→ PROBLEM DETAILS
Below this line is the material. Write out only its lines from the one containing "данных кадра размещается сообщение сетевого" through the one containing "уровня, а в", both kept, exactly.
╭─ THE INPUT
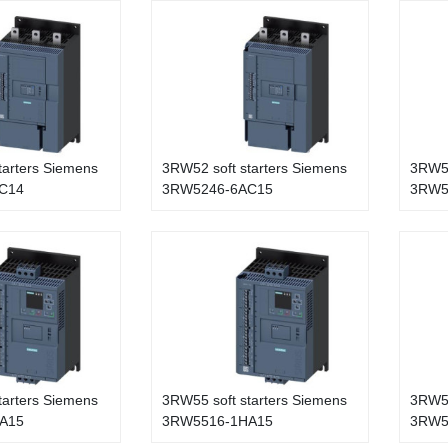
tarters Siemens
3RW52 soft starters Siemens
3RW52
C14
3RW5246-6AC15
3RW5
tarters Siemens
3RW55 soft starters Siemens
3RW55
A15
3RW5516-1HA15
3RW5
╰─
╭─ THE INPUT
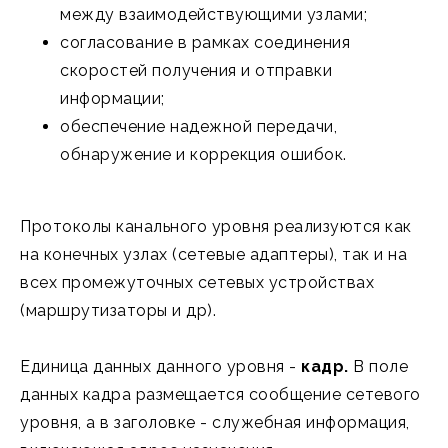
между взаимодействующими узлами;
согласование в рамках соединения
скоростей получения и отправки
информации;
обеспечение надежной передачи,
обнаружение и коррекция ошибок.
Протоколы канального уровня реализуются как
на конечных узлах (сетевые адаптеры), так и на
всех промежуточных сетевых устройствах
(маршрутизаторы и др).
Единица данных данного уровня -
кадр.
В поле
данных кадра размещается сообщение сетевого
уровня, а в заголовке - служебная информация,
╰─
→ RESULT BELOW
данных кадра размещается сообщение сетевого
уровня, а в заголовке - служебная информация,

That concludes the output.